Originally Posted By: tacit
Hitting it with a hammer works. So does drilling a hole in the case. The instant the inside is exposed to normal dust and air, it's done.


I would not expect exposure to air or even dust to damage it, as long as you don't have the heads out on the platters.

It may require a trip to drivesavers to open and clean out first though.

It all depends on just how paranoid you are though. The grinder trick is guaranteed, but even drilling a hole or two in the platters won't stop someone with a lot of money. Banks have a variety of methods, but one I've seen is placing the drive on the bed of a drill press and dropping a few 1/4" holes into it. That takes care of just about everyone. A small amount of your data is physically gone, and the rest would require a great deal of effort to recover.

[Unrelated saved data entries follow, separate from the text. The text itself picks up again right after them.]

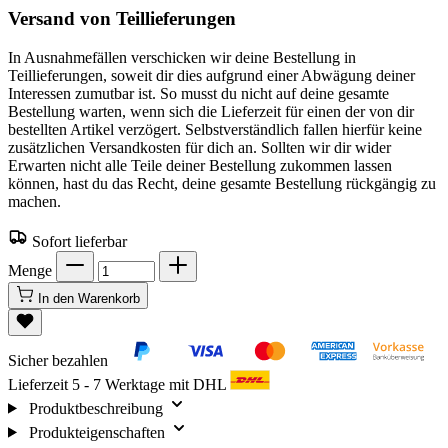
Versand von Teillieferungen
In Ausnahmefällen verschicken wir deine Bestellung in
Teillieferungen, soweit dir dies aufgrund einer Abwägung deiner
Interessen zumutbar ist. So musst du nicht auf deine gesamte
Bestellung warten, wenn sich die Lieferzeit für einen der von dir
bestellten Artikel verzögert. Selbstverständlich fallen hierfür keine
zusätzlichen Versandkosten für dich an. Sollten wir dir wider
Erwarten nicht alle Teile deiner Bestellung zukommen lassen
können, hast du das Recht, deine gesamte Bestellung rückgängig zu
machen.
Sofort lieferbar
Menge
In den Warenkorb
Sicher bezahlen
Lieferzeit 5 - 7 Werktage mit DHL
Produktbeschreibung
Produkteigenschaften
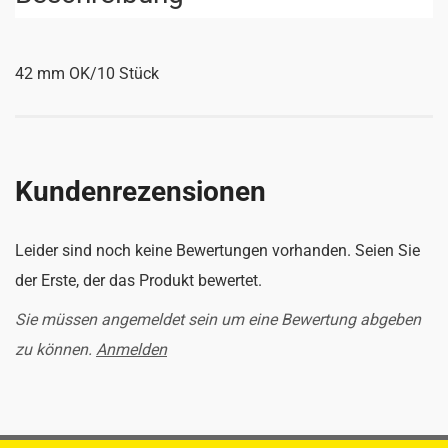
42 mm OK/10 Stück
Kundenrezensionen
Leider sind noch keine Bewertungen vorhanden. Seien Sie
der Erste, der das Produkt bewertet.
Sie müssen angemeldet sein um eine Bewertung abgeben
zu können.
Anmelden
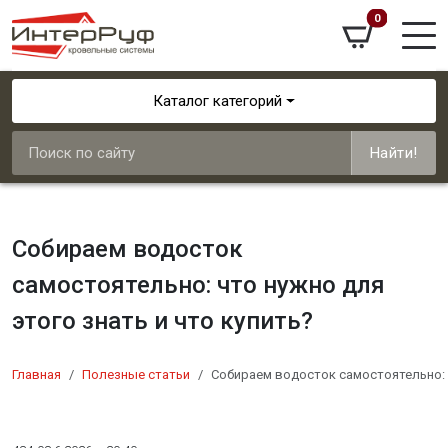
0
Каталог категорий
Найти!
Собираем водосток
самостоятельно: что нужно для
этого знать и что купить?
Главная
Полезные статьи
Собираем водосток самостоятельно: ч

I think in most cases a simple one-pass zero is sufficient. I've seen two different tests where a group took a handful of drives and did one pass erase on them and then shipped them to several of the more mundane data recovery places, and not a single one was recoverable by them. But if they'd have had a few hundred k to drop they probably could have sent it somewhere to get the data back.

If you can't physically access the drive, and it's not an obvious head crash, there's about a 75% chance drivesavers etc can recover the data. This is based on a few dozen of our customers having to send in their failed drives for recovery. So if you can't zero it, you really should do something physical to it if it had seriously sensitive information on it. Take out the platters and smack 'em a few times with a hammer or gouge up the surface with a screwdriver, and that will reduce the odds of recovery to allowably small. It will cost around $2-5k to recover the data if you just throw it away without damaging it. If the data isn't worth that much in the right hands, then you are probably wasting your time taking it apart, it just wouldn't be worth anyone's effort.